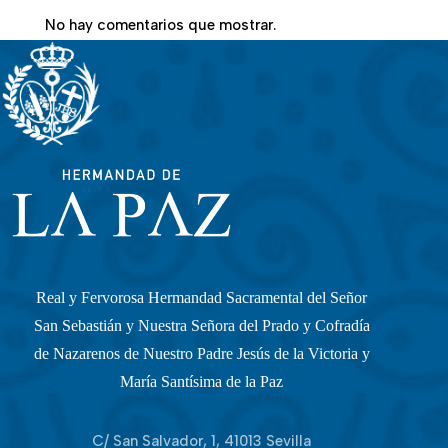
No hay comentarios que mostrar.
Real y Fervorosa Hermandad Sacramental del Señor
San Sebastián y Nuestra Señora del Prado y Cofradía
de Nazarenos de Nuestro Padre Jesús de la Victoria y
María Santísima de la Paz
C/ San Salvador, 1, 41013 Sevilla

--------------------------------------------------

Word for word, copy out each record; do not include pictures.

▸ **Your solution**:
No hay comentarios que mostrar.
Real y Fervorosa Hermandad Sacramental del Señor
San Sebastián y Nuestra Señora del Prado y Cofradía
de Nazarenos de Nuestro Padre Jesús de la Victoria y
María Santísima de la Paz
C/ San Salvador, 1, 41013 Sevilla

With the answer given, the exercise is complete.